Payment in substitution for employment bonuses assessable as ordinary income – Sent
18 Apr 2012
The Federal Court has held that a payment to an executive share trust on behalf of a managing director, in connection with the cancellation of his bonus entitlements (accrued, accruing and yet to accrue), was ordinary income and wholly assessable to the managing director. That being so, the court did not have to consider an alternative contention by the Commissioner that Pt IVA ITAA 1936 applied. The court also confirmed the penalties imposed by the Commissioner. The court allowed the Commissioner’s appeal from a decision of the Administrative Appeals Tribunal, and dismissed the taxpayer’s appeal from that decision.

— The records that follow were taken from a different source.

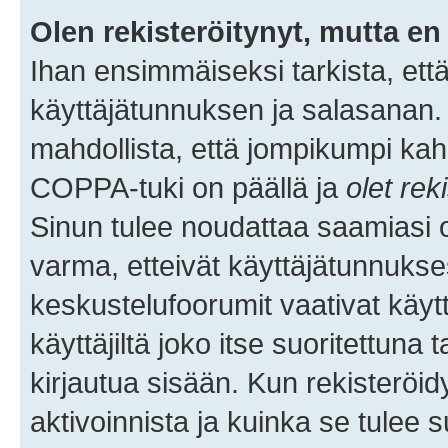
Olen rekisteröitynyt, mutta en 
Ihan ensimmäiseksi tarkista, että
käyttäjätunnuksen ja salasanan.
mahdollista, että jompikumpi kah
COPPA-tuki on päällä ja
olet rek
Sinun tulee noudattaa saamiasi oh
varma, etteivät käyttäjätunnukse
keskustelufoorumit vaativat käytt
käyttäjiltä joko itse suoritettuna 
kirjautua sisään. Kun rekisteröidy
aktivoinnista ja kuinka se tulee s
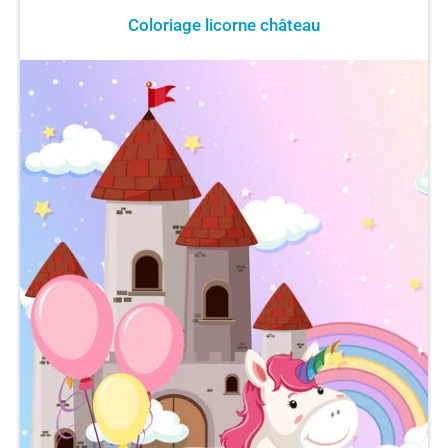
Coloriage licorne château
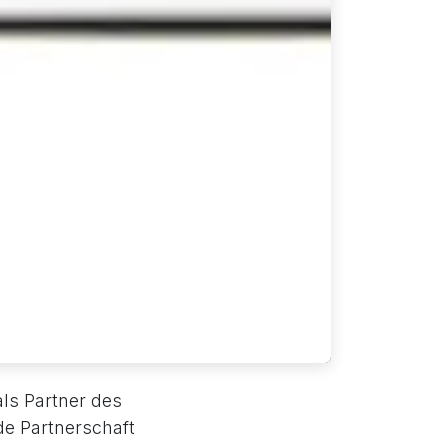
als Partner des
de Partnerschaft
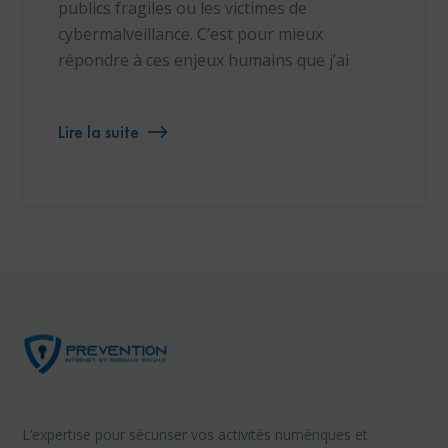
publics fragiles ou les victimes de
cybermalveillance. C’est pour mieux
répondre à ces enjeux humains que j’ai
Lire la suite
L’expertise pour sécuriser vos activités numériques et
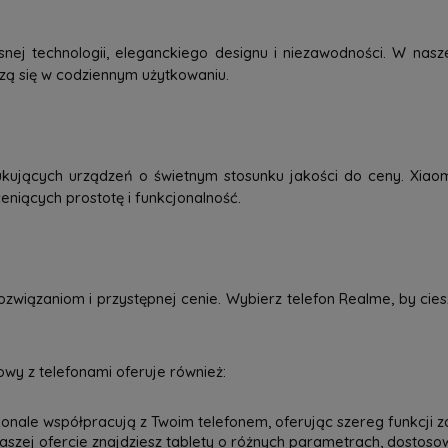
j technologii, eleganckiego designu i niezawodności. W nasze
dzą się w codziennym użytkowaniu.
kujących urządzeń o świetnym stosunku jakości do ceny. Xiao
eniących prostotę i funkcjonalność.
związaniom i przystępnej cenie. Wybierz telefon Realme, by ci
wy z telefonami oferuje również:
onale współpracują z Twoim telefonem, oferując szereg funkcji z
 naszej ofercie znajdziesz tablety o różnych parametrach, dostos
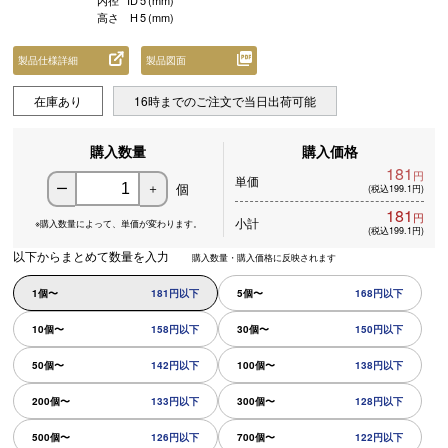
内径
ID
5
(mm)
高さ
H
5
(mm)
製品仕様詳細
製品図面
在庫あり
16時までのご注文で当日出荷可能
購入数量
購入価格
181
円
単価
個
ー
＋
(税込199.1円)
181
円
小計
※購入数量によって、
単価が変わります。
(税込199.1円)
以下からまとめて数量を入力
購入数量・購入価格に反映されます
1個〜
181円以下
5個〜
168円以下
10個〜
158円以下
30個〜
150円以下
50個〜
142円以下
100個〜
138円以下
200個〜
133円以下
300個〜
128円以下
500個〜
126円以下
700個〜
122円以下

The taxpayer was the managing director and CEO of a public company, Primelife Corporation Ltd. At the commencement of his employment agreement with the company, he was entitled to a base salary, an annual bonus, and three additional bonus payments based on the company’s profits and losses over a number of financial years. At the relevant time, there were three categories of additional bonus payments, one of which had accrued and was payable, one of which was accruing, relating to periods which had been part performed, and one relating to future periods which had not yet accrued in any sense.
The taxpayer entered into an agreement with the company to the effect that he would waive his past and future bonus entitlements in return for the issue to him of five million fully paid ordinary shares in the company. Pursuant to that agreement, an Executive Share Trust was established. The company deposited a cheque for $11,600,000 in the bank account of the trust “in respect of” the taxpayer. On the same day a cheque for $11,600,000 drawn on the trust bank account was paid to the company as the price for the issue of five million shares, which then had a value of about $11,600,000. The trust then issued five million units in the trust to the taxpayer for $11,600,000. The units vested one year from commencement of the taxpayer’s participation in the trust and represented an entitlement to the shares in the trust. The taxpayer thereby had a debt to the trust for $11,600,000 as he had not paid the trust the subscription price for the units.
The Commissioner issued a notice of amended assessment for the 2002 year which treated the $11,600,000 payment as part of the taxpayer’s assessable income as either ordinary or statutory income. The Commissioner also imposed an administrative penalty for recklessness of $2,813,000 assessed at the rate of 50% of the tax shortfall amount. Subsequently, the Commissioner determined in the alternative that Pt IVA ITAA 1936 applied, and that an amount of $11,600,000 should therefore be included in the taxpayer’s assessable income for the 2002 year. The Commissioner issued a further amended assessment and notice of assessment accordingly, and imposed an administrative penalty for recklessness of $2,813,000 assessed at 50% of the scheme shortfall. The taxpayer objected to both assessments and the penalties. The Commissioner disallowed the objections and the taxpayer applied to review that decision.
The Tribunal decided that part of the payment, referable to bonuses that had accrued to the date of the payment, was assessable to the taxpayer, but that the remainder was not. Questions as to exemptions relating to fringe benefits in ss 23L and 26(e) ITAA 1936, and the application of Pt IVA, did not arise. The Tribunal also reduced the penalty imposed by the Commissioner: Re Sent and FCT  AATA 198 (25 March 2011).
Both the taxpayer and the Commissioner appealed from this decision to the Federal Court.
The court decided that the whole of the $11,600,000 payment was assessable as ordinary income under s 6-5 ITAA 1997. The amount in issue was in consideration of the taxpayer waiving an entitlement to bonuses under his employment agreement – it was paid as a reward for services. The payment was ultimately in substitution for income by way of bonuses that were earned but not received, together with bonuses that were likely to be earned but had not yet been received. An entitlement to five million shares was initially substituted for the taxpayer’s bonus entitlements, and then that entitlement to shares was substituted for the payment. The payment maintained its character as ordinary income, being a reward for services.
Further, s 6-5(4) operated to deem that the taxpayer did derive ordinary income from the payment, in that it was applied or dealt with on behalf of or at the direction of the taxpayer.
Given that finding, the court found it unnecessary to decide the alternative question whether the whole or any part of the payment was assessable as statutory income under s 26(e) ITAA 1936 and s 6-10(3) ITAA 1997. Likewise, it was unnecessary to determine the Commissioner’s alternative submission that Pt IVA ITAA 1936 applied. Further, the exemption in s 23L did not apply.
On the question of penalty, the court found that the taxpayer had failed to discharge the onus of establishing that the Commissioner’s imposition of an administrative penalty of 50% of the shortfall amount was excessive. That penalty therefore stood.
Sent v FCT  FCA 382 (Federal Court, Murphy J, 16 April 2012).